WHAT IS REQUIRED
Look through the records and copy each line that has "mayor" in it.

Saved entries
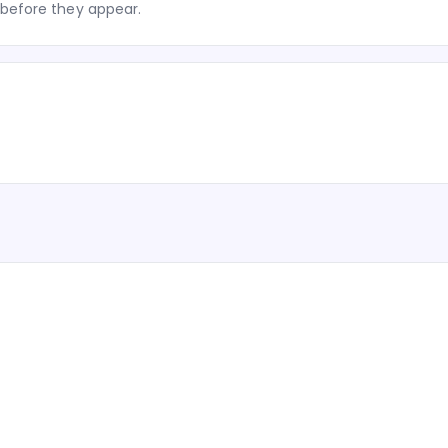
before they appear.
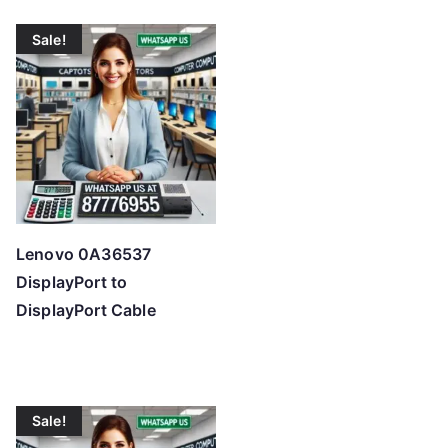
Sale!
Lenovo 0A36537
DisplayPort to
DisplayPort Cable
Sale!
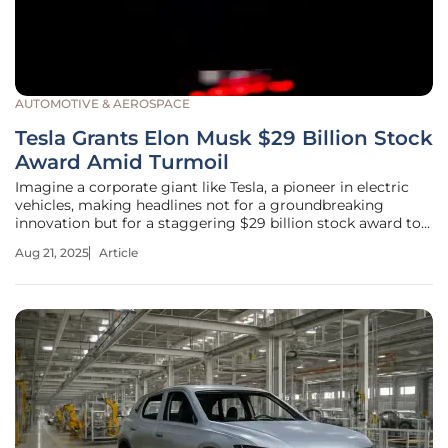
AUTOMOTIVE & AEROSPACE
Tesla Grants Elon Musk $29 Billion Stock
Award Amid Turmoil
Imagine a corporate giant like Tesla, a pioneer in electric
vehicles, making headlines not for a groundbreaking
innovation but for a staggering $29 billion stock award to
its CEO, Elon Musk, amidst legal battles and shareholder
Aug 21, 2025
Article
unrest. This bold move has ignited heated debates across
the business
---
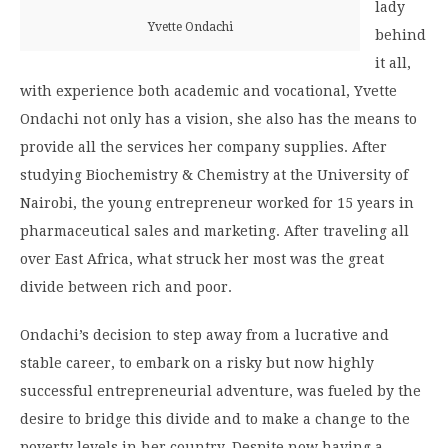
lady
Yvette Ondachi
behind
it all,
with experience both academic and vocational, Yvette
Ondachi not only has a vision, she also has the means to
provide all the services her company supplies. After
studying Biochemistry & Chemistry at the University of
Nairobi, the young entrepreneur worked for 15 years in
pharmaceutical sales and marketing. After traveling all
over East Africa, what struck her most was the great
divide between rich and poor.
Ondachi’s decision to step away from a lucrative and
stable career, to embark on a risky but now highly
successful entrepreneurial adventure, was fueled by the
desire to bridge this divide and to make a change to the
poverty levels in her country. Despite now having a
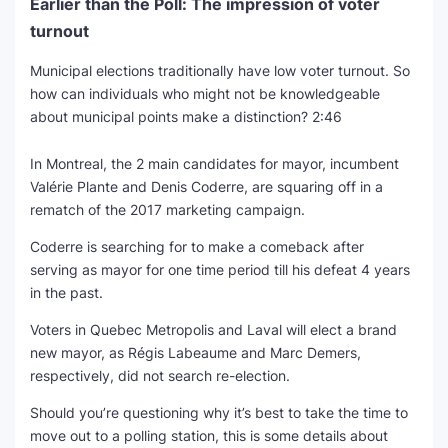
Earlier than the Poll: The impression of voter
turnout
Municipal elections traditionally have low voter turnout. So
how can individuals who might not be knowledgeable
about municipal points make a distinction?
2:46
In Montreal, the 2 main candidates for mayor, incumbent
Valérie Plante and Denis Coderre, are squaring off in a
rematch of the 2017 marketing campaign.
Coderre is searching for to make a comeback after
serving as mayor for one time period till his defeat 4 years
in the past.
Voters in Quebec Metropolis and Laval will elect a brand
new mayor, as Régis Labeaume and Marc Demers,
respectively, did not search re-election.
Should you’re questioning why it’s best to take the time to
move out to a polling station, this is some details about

OUTPUT FOR THIS EXERCISE
In Montreal, the 2 main candidates for mayor, incumbent
serving as mayor for one time period till his defeat 4 years
new mayor, as Régis Labeaume and Marc Demers,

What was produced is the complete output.